(Beginning of PROVIDED MATERIAL)

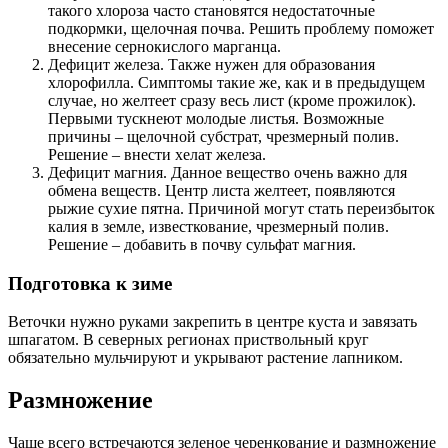
такого хлороза часто становятся недостаточные
подкормки, щелочная почва. Решить проблему поможет
внесение сернокислого марганца.
Дефицит железа. Также нужен для образования
хлорофилла. Симптомы такие же, как и в предыдущем
случае, но желтеет сразу весь лист (кроме прожилок).
Первыми тускнеют молодые листья. Возможные
причины – щелочной субстрат, чрезмерный полив.
Решение – внести хелат железа.
Дефицит магния. Данное вещество очень важно для
обмена веществ. Центр листа желтеет, появляются
рыжие сухие пятна. Причиной могут стать переизбыток
калия в земле, известкование, чрезмерный полив.
Решение – добавить в почву сульфат магния.
Подготовка к зиме
Веточки нужно руками закрепить в центре куста и завязать
шпагатом. В северных регионах приствольный круг
обязательно мульчируют и укрывают растение лапником.
Размножение
Чаще всего встречаются зеленое черенкование и размножение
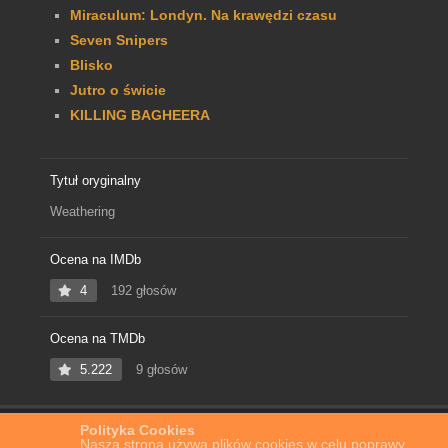
Miraculum: Londyn. Na krawędzi czasu
Seven Snipers
Blisko
Jutro o świcie
KILLING BAGHEERA
Tytuł oryginalny
Weathering
Ocena na IMDb
4
192 głosów
Ocena na TMDb
5.222
9 głosów
Polityka Cookies
Home
Film Online
Erozja
Nasza strona używa plików cookies w celu poprawy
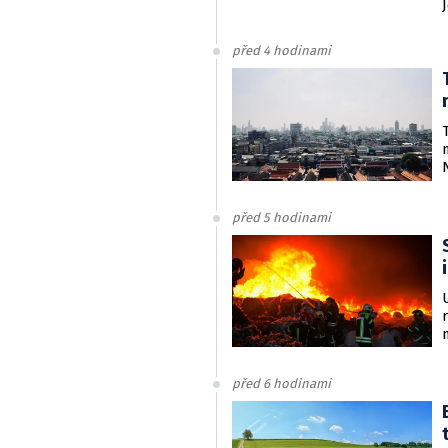
před 4 hodinami
před 5 hodinami
před 6 hodinami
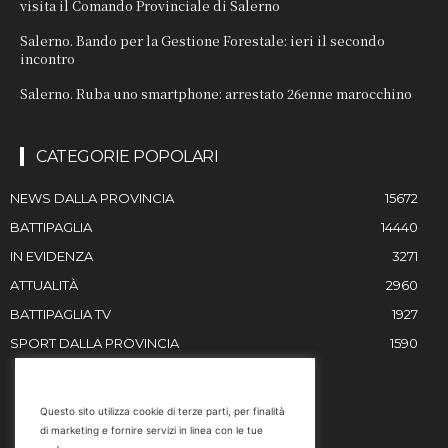
visita il Comando Provinciale di Salerno
Salerno. Bando per la Gestione Forestale: ieri il secondo
incontro
Salerno. Ruba uno smartphone: arrestato 26enne marocchino
CATEGORIE POPOLARI
NEWS DALLA PROVINCIA
15672
BATTIPAGLIA
14440
IN EVIDENZA
3271
ATTUALITÀ
2960
BATTIPAGLIA TV
1927
SPORT DALLA PROVINCIA
1590
RESTIAMO IN CONTATTO
Questo sito utilizza cookie di terze parti, per finalità
di marketing e fornire servizi in linea con le tue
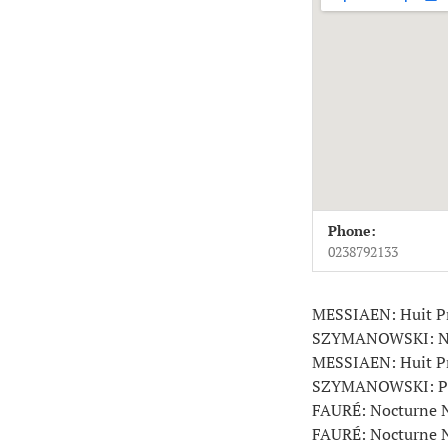
Venue Deta
Address
Phone:
Salle de l'Institut
4 
0238792133
45000
Orléans
France
MESSIAEN: Huit Pr
0238792133
SZYMANOWSKI: Neuf
MESSIAEN: Huit Pré
SZYMANOWSKI: Prél
FAURÉ: Nocturne No
FAURÉ: Nocturne No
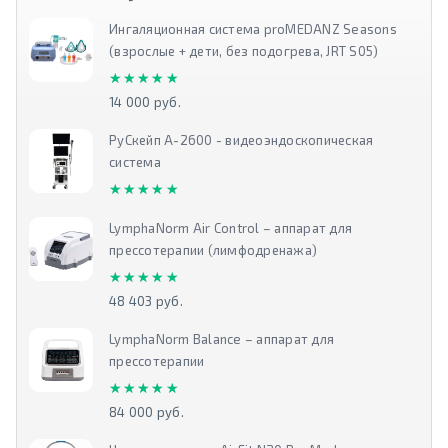
Ингаляционная система proMEDANZ Seasons
(взрослые + дети, без подогрева, JRT S05)
★★★★★
★★★★★
14 000 руб.
РуСкейп А-2600 - видеоэндоскопическая
система
★★★★★
★★★★★
LymphaNorm Air Control – аппарат для
прессотерапии (лимфодренажа)
★★★★★
★★★★★
48 403 руб.
LymphaNorm Balance – аппарат для
прессотерапии
★★★★★
★★★★★
84 000 руб.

(End of PROVIDED MATERIAL)

ASSIGNMENT: Could the entries above be restated word for word, with the pictures left out?

TASK SOLUTION:
такого хлороза часто становятся недостаточные
подкормки, щелочная почва. Решить проблему поможет
внесение сернокислого марганца.
Дефицит железа. Также нужен для образования
хлорофилла. Симптомы такие же, как и в предыдущем
случае, но желтеет сразу весь лист (кроме прожилок).
Первыми тускнеют молодые листья. Возможные
причины – щелочной субстрат, чрезмерный полив.
Решение – внести хелат железа.
Дефицит магния. Данное вещество очень важно для
обмена веществ. Центр листа желтеет, появляются
рыжие сухие пятна. Причиной могут стать переизбыток
калия в земле, известкование, чрезмерный полив.
Решение – добавить в почву сульфат магния.
Подготовка к зиме
Веточки нужно руками закрепить в центре куста и завязать
шпагатом. В северных регионах приствольный круг
обязательно мульчируют и укрывают растение лапником.
Размножение
Чаще всего встречаются зеленое черенкование и размножение
Miraculum: Londyn. Na krawędzi czasu
Seven Snipers
Blisko
Jutro o świcie
KILLING BAGHEERA
Tytuł oryginalny
Weathering
Ocena na IMDb
4
192 głosów
Ocena na TMDb
5.222
9 głosów
Polityka Cookies
Home
Film Online
Erozja
Nasza strona używa plików cookies w celu poprawy
před 4 hodinami
před 5 hodinami
před 6 hodinami
visita il Comando Provinciale di Salerno
Salerno. Bando per la Gestione Forestale: ieri il secondo
incontro
Salerno. Ruba uno smartphone: arrestato 26enne marocchino
CATEGORIE POPOLARI
NEWS DALLA PROVINCIA
15672
BATTIPAGLIA
14440
IN EVIDENZA
3271
ATTUALITÀ
2960
BATTIPAGLIA TV
1927
SPORT DALLA PROVINCIA
1590
RESTIAMO IN CONTATTO
Questo sito utilizza cookie di terze parti, per finalità
di marketing e fornire servizi in linea con le tue
Venue Deta
Address
Phone:
Salle de l'Institut
4 
0238792133
45000
Orléans
France
MESSIAEN: Huit Pr
0238792133
SZYMANOWSKI: Neuf
MESSIAEN: Huit Pré
SZYMANOWSKI: Prél
FAURÉ: Nocturne No
FAURÉ: Nocturne No
Ингаляционная система proMEDANZ Seasons
(взрослые + дети, без подогрева, JRT S05)
★★★★★
★★★★★
14 000 руб.
РуСкейп А-2600 - видеоэндоскопическая
система
★★★★★
★★★★★
LymphaNorm Air Control – аппарат для
прессотерапии (лимфодренажа)
★★★★★
★★★★★
48 403 руб.
LymphaNorm Balance – аппарат для
прессотерапии
★★★★★
★★★★★
84 000 руб.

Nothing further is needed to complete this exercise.